▸ What to work on
Give a verbatim copy of the lines below, minus the pictures.
━━━
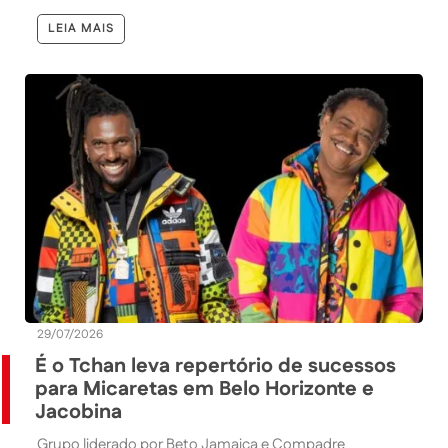
LEIA MAIS
29/07/2026
É o Tchan leva repertório de sucessos
para Micaretas em Belo Horizonte e
Jacobina
Grupo liderado por Beto Jamaica e Compadre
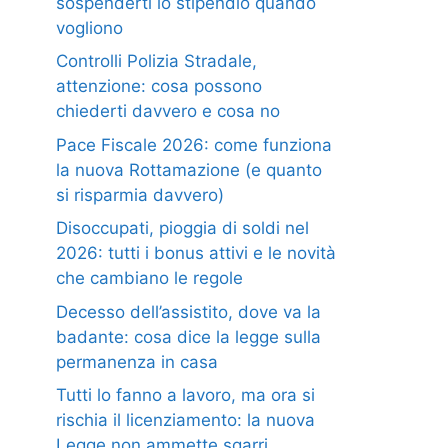
sospenderti lo stipendio quando
vogliono
Controlli Polizia Stradale,
attenzione: cosa possono
chiederti davvero e cosa no
Pace Fiscale 2026: come funziona
la nuova Rottamazione (e quanto
si risparmia davvero)
Disoccupati, pioggia di soldi nel
2026: tutti i bonus attivi e le novità
che cambiano le regole
Decesso dell’assistito, dove va la
badante: cosa dice la legge sulla
permanenza in casa
Tutti lo fanno a lavoro, ma ora si
rischia il licenziamento: la nuova
Legge non ammette sgarri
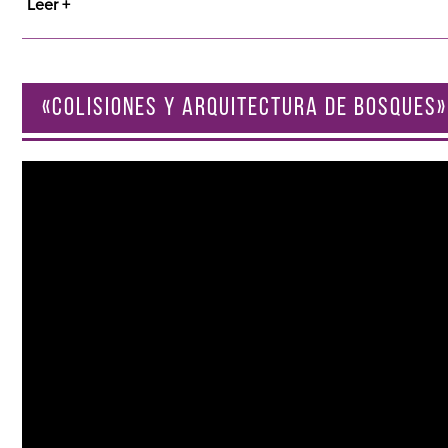
Leer +
«COLISIONES Y ARQUITECTURA DE BOSQUES»
Reproductor
de
vídeo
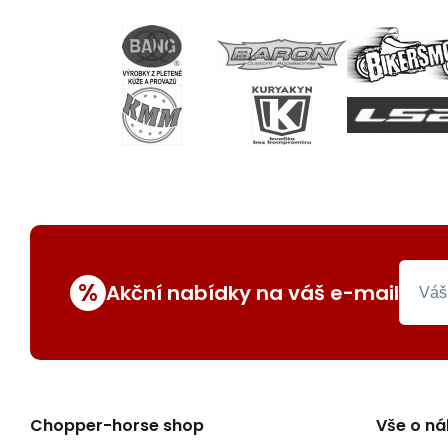
%
Akční nabídky na váš e-mail
Chopper-horse shop
Vše o n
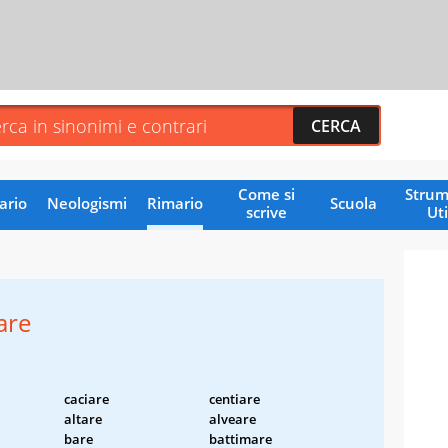
Come si
Strum
ario
Neologismi
Rimario
Scuola
scrive
Uti
are
caciare
centiare
altare
alveare
bare
battimare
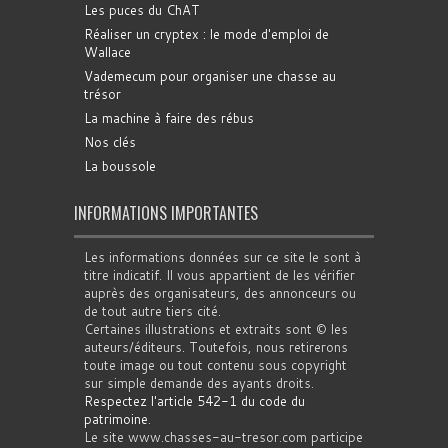
Les puces du ChAT
Réaliser un cryptex : le mode d'emploi de
Wallace
Vademecum pour organiser une chasse au
trésor
La machine à faire des rébus
Nos clés
La boussole
INFORMATIONS IMPORTANTES
Les informations données sur ce site le sont à
titre indicatif. Il vous appartient de les vérifier
auprès des organisateurs, des annonceurs ou
de tout autre tiers cité.
Certaines illustrations et extraits sont © les
auteurs/éditeurs. Toutefois, nous retirerons
toute image ou tout contenu sous copyright
sur simple demande des ayants droits.
Respectez l'article 542-1 du code du
patrimoine
.
Le site www.chasses-au-tresor.com participe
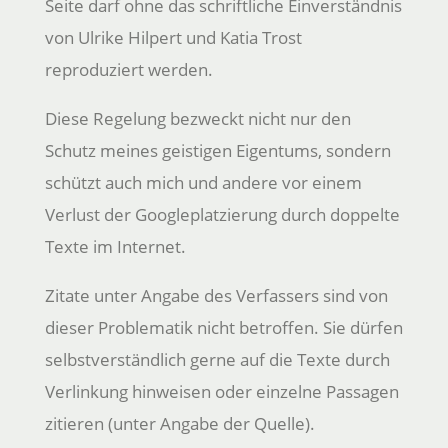
Seite darf ohne das schriftliche Einverständnis
von Ulrike Hilpert und Katia Trost
reproduziert werden.
Diese Regelung bezweckt nicht nur den
Schutz meines geistigen Eigentums, sondern
schützt auch mich und andere vor einem
Verlust der Googleplatzierung durch doppelte
Texte im Internet.
Zitate unter Angabe des Verfassers sind von
dieser Problematik nicht betroffen. Sie dürfen
selbstverständlich gerne auf die Texte durch
Verlinkung hinweisen oder einzelne Passagen
zitieren (unter Angabe der Quelle).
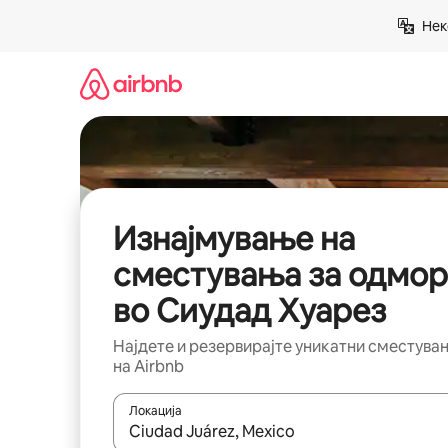
Прескокни
Нек
на
содржина
Изнајмување на
сместувања за одмор
во Сиудад Хуарез
Најдете и резервирајте уникатни сместува
на Airbnb
Локација
Кога резултатите се достапни, движете се со 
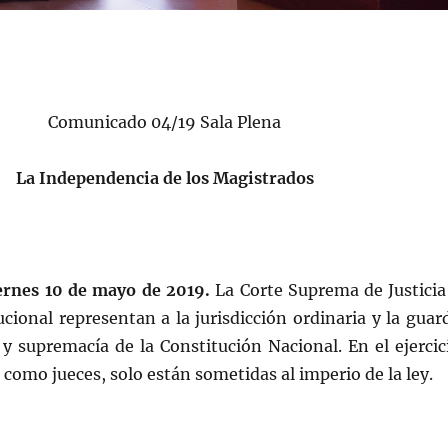
Comunicado 04/19 Sala Plena
La Independencia de los Magistrados
iernes 10 de mayo de 2019.
La Corte Suprema de Justicia
ucional representan a la jurisdicción ordinaria y la guar
 y supremacía de la Constitución Nacional. En el ejercic
 como jueces, solo están sometidas al imperio de la ley.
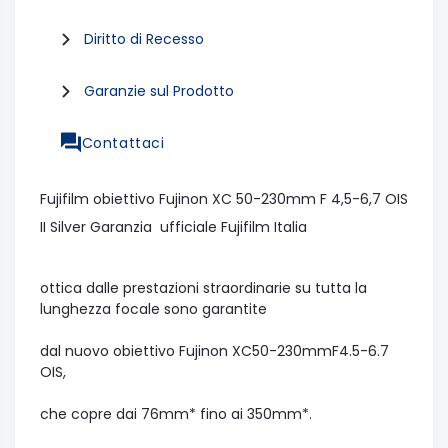
Diritto di Recesso
Garanzie sul Prodotto
Contattaci
Fujifilm obiettivo Fujinon XC 50-230mm F 4,5-6,7 OIS
II Silver Garanzia ufficiale Fujifilm Italia
ottica dalle prestazioni straordinarie su tutta la
lunghezza focale sono garantite
dal nuovo obiettivo Fujinon XC50-230mmF4.5-6.7
OIS,
che copre dai 76mm* fino ai 350mm*.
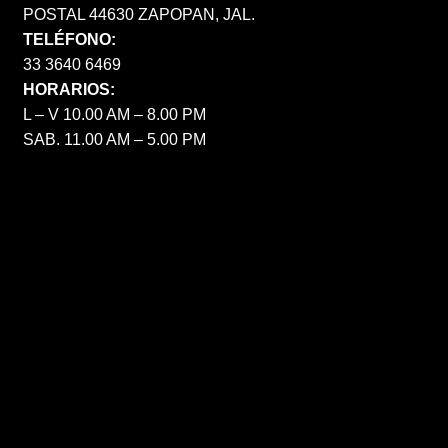
POSTAL 44630 ZAPOPAN, JAL.
TELÉFONO:
33 3640 6469
HORARIOS:
L – V 10.00 AM – 8.00 PM
SAB. 11.00 AM – 5.00 PM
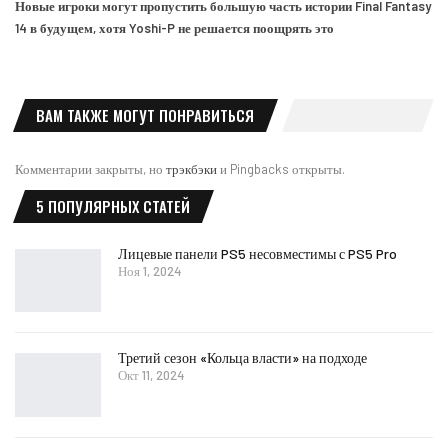
Новые игроки могут пропустить большую часть истории Final Fantasy
14 в будущем, хотя Yoshi-P не решается поощрять это
ВАМ ТАКЖЕ МОГУТ ПОНРАВИТЬСЯ
Комментарии закрыты, но
трэкбэки
и Pingbacks открыты.
5 ПОПУЛЯРНЫХ СТАТЕЙ
Лицевые панели PS5 несовместимы с PS5 Pro
Ноя 1, 2024
Третий сезон «Кольца власти» на подходе
Окт 11, 2024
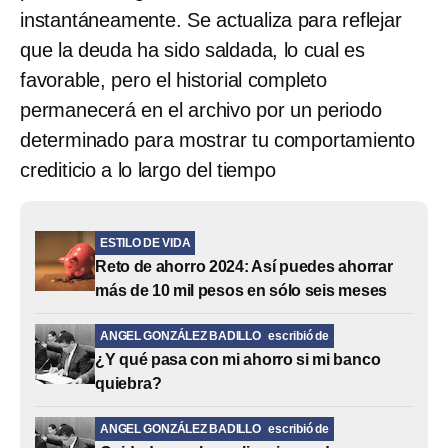
instantáneamente. Se actualiza para reflejar
que la deuda ha sido saldada, lo cual es
favorable, pero el historial completo
permanecerá en el archivo por un periodo
determinado para mostrar tu comportamiento
crediticio a lo largo del tiempo
ESTILO DE VIDA
Reto de ahorro 2024: Así puedes ahorrar
más de 10 mil pesos en sólo seis meses
ANGEL GONZÁLEZ BADILLO
escribió de
¿Y qué pasa con mi ahorro si mi banco
quiebra?
ANGEL GONZÁLEZ BADILLO
escribió de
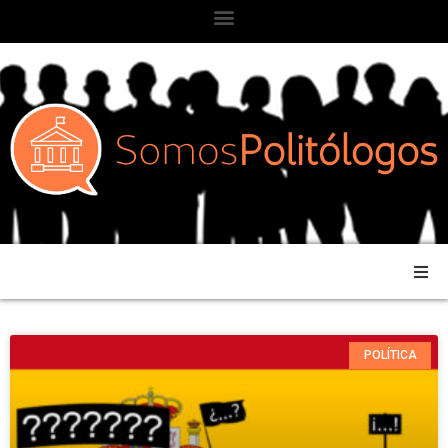
POLÍTICA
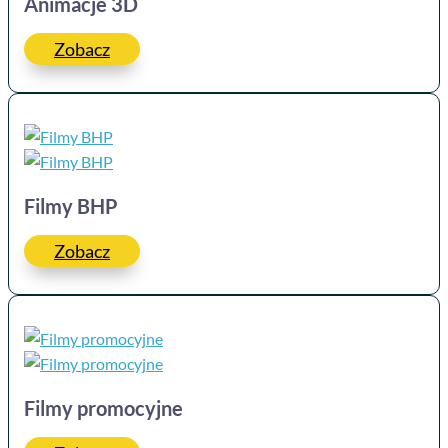
Animacje 3D
Zobacz
Filmy BHP
Zobacz
Filmy promocyjne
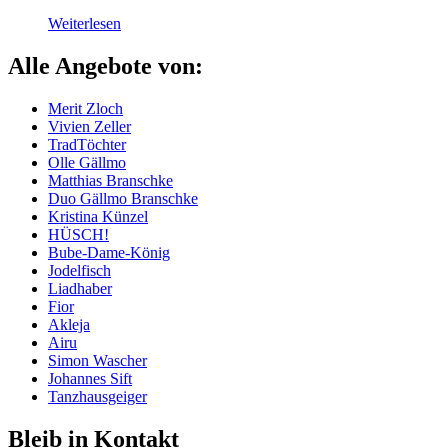
Weiterlesen
Alle Angebote von:
Merit Zloch
Vivien Zeller
TradTöchter
Olle Gällmo
Matthias Branschke
Duo Gällmo Branschke
Kristina Künzel
HÜSCH!
Bube-Dame-König
Jodelfisch
Liadhaber
Fior
Akleja
Airu
Simon Wascher
Johannes Sift
Tanzhausgeiger
Bleib in Kontakt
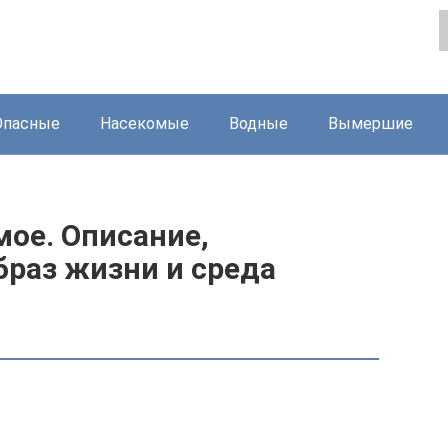
Опасные
Насекомые
Водные
Вымершие
мое. Описание,
браз жизни и среда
━━━
▸ Exercise result
LEIA MAIS
29/07/2026
É o Tchan leva repertório de sucessos
para Micaretas em Belo Horizonte e
Jacobina
Grupo liderado por Beto Jamaica e Compadre
sospenderti lo stipendio quando
vogliono
Controlli Polizia Stradale,
attenzione: cosa possono
chiederti davvero e cosa no
Pace Fiscale 2026: come funziona
la nuova Rottamazione (e quanto
si risparmia davvero)
Disoccupati, pioggia di soldi nel
2026: tutti i bonus attivi e le novità
che cambiano le regole
Decesso dell’assistito, dove va la
badante: cosa dice la legge sulla
permanenza in casa
Tutti lo fanno a lavoro, ma ora si
rischia il licenziamento: la nuova
Legge non ammette sgarri
Leer +
«COLISIONES Y ARQUITECTURA DE BOSQUES»
Reproductor
de
vídeo
%
Akční nabídky na váš e-mail
Chopper-horse shop
Vše o n
Come si
Strum
ario
Neologismi
Rimario
Scuola
scrive
Uti
are
caciare
centiare
altare
alveare
bare
battimare
Les puces du ChAT
Réaliser un cryptex : le mode d'emploi de
Wallace
Vademecum pour organiser une chasse au
trésor
La machine à faire des rébus
Nos clés
La boussole
INFORMATIONS IMPORTANTES
Les informations données sur ce site le sont à
titre indicatif. Il vous appartient de les vérifier
auprès des organisateurs, des annonceurs ou
de tout autre tiers cité.
Certaines illustrations et extraits sont © les
auteurs/éditeurs. Toutefois, nous retirerons
toute image ou tout contenu sous copyright
sur simple demande des ayants droits.
Respectez l'article 542-1 du code du
patrimoine
.
Le site www.chasses-au-tresor.com participe
Seite darf ohne das schriftliche Einverständnis
von Ulrike Hilpert und Katia Trost
reproduziert werden.
Diese Regelung bezweckt nicht nur den
Schutz meines geistigen Eigentums, sondern
schützt auch mich und andere vor einem
Verlust der Googleplatzierung durch doppelte
Texte im Internet.
Zitate unter Angabe des Verfassers sind von
dieser Problematik nicht betroffen. Sie dürfen
selbstverständlich gerne auf die Texte durch
Verlinkung hinweisen oder einzelne Passagen
zitieren (unter Angabe der Quelle).
Прескокни
Нек
на
содржина
Изнајмување на
сместувања за одмор
во Сиудад Хуарез
Најдете и резервирајте уникатни сместува
на Airbnb
Локација
Кога резултатите се достапни, движете се со 
Comunicado 04/19 Sala Plena
La Independencia de los Magistrados
iernes 10 de mayo de 2019.
La Corte Suprema de Justicia
ucional representan a la jurisdicción ordinaria y la guar
 y supremacía de la Constitución Nacional. En el ejercic
 como jueces, solo están sometidas al imperio de la ley.
Diritto di Recesso
Garanzie sul Prodotto
Contattaci
Fujifilm obiettivo Fujinon XC 50-230mm F 4,5-6,7 OIS
II Silver Garanzia ufficiale Fujifilm Italia
ottica dalle prestazioni straordinarie su tutta la
lunghezza focale sono garantite
dal nuovo obiettivo Fujinon XC50-230mmF4.5-6.7
OIS,
che copre dai 76mm* fino ai 350mm*.
POSTAL 44630 ZAPOPAN, JAL.
TELÉFONO:
33 3640 6469
HORARIOS:
L – V 10.00 AM – 8.00 PM
SAB. 11.00 AM – 5.00 PM
Новые игроки могут пропустить большую часть истории Final Fantasy
14 в будущем, хотя Yoshi-P не решается поощрять это
ВАМ ТАКЖЕ МОГУТ ПОНРАВИТЬСЯ
Комментарии закрыты, но
трэкбэки
и Pingbacks открыты.
5 ПОПУЛЯРНЫХ СТАТЕЙ
Лицевые панели PS5 несовместимы с PS5 Pro
Ноя 1, 2024
Третий сезон «Кольца власти» на подходе
Окт 11, 2024
instantáneamente. Se actualiza para reflejar
que la deuda ha sido saldada, lo cual es
favorable, pero el historial completo
permanecerá en el archivo por un periodo
determinado para mostrar tu comportamiento
crediticio a lo largo del tiempo
ESTILO DE VIDA
Reto de ahorro 2024: Así puedes ahorrar
más de 10 mil pesos en sólo seis meses
ANGEL GONZÁLEZ BADILLO
escribió de
¿Y qué pasa con mi ahorro si mi banco
quiebra?
ANGEL GONZÁLEZ BADILLO
escribió de
POLÍTICA
Animacje 3D
Zobacz
Filmy BHP
Zobacz
Filmy promocyjne
Weiterlesen
Alle Angebote von:
Merit Zloch
Vivien Zeller
TradTöchter
Olle Gällmo
Matthias Branschke
Duo Gällmo Branschke
Kristina Künzel
HÜSCH!
Bube-Dame-König
Jodelfisch
Liadhaber
Fior
Akleja
Airu
Simon Wascher
Johannes Sift
Tanzhausgeiger
Bleib in Kontakt
Опасные
Насекомые
Водные
Вымершие
мое. Описание,
браз жизни и среда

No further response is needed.